__Page-level text extractions__:
= Beginning of Section =
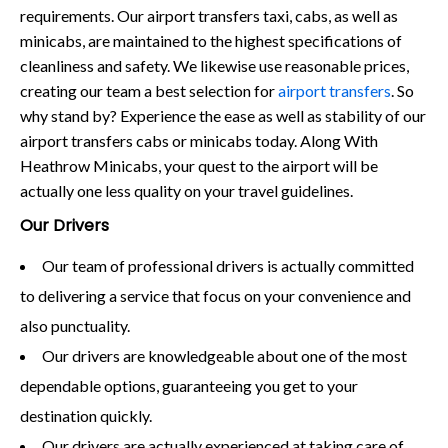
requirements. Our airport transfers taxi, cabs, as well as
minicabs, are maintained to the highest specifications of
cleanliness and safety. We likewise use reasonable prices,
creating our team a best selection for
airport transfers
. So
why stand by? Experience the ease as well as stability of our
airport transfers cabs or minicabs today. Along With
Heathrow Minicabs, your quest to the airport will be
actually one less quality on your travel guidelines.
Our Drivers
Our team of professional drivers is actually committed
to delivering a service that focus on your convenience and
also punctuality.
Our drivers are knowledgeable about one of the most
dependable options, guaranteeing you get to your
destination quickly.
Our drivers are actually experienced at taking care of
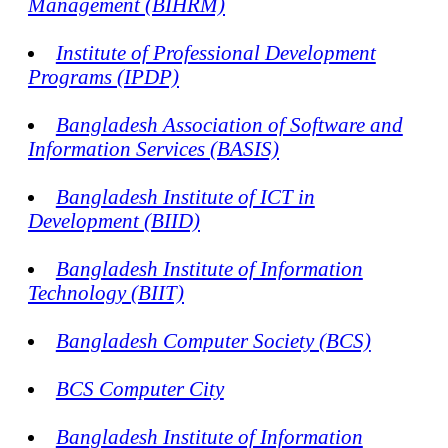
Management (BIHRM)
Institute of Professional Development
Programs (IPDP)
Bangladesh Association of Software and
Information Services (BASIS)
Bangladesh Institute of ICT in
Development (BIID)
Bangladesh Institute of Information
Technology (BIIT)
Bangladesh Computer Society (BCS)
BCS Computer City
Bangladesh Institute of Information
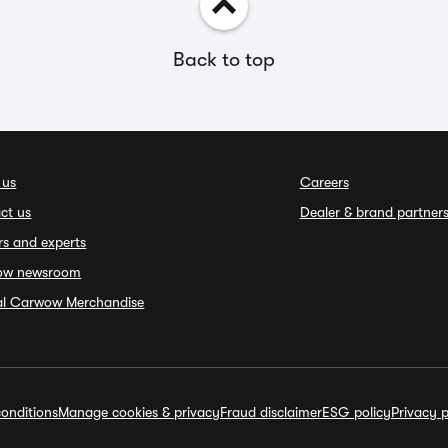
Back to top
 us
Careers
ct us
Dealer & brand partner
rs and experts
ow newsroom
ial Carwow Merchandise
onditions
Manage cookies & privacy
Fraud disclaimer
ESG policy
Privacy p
= End of Section =
= Beginning of Section =
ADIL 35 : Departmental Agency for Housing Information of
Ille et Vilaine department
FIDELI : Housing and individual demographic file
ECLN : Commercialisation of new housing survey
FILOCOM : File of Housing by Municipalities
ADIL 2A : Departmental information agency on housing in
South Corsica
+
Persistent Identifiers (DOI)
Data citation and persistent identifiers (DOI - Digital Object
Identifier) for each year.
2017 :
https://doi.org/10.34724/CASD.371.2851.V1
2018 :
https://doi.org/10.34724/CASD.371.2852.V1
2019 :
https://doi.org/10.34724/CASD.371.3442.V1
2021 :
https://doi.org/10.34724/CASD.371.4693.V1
= End of Section =
= Beginning of Section =
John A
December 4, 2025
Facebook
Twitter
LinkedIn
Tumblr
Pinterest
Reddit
= End of Section =
__Exercise description__: The lines above that hold the word "transfers" need counting; write the count and nothing more.

__Answer below__: 3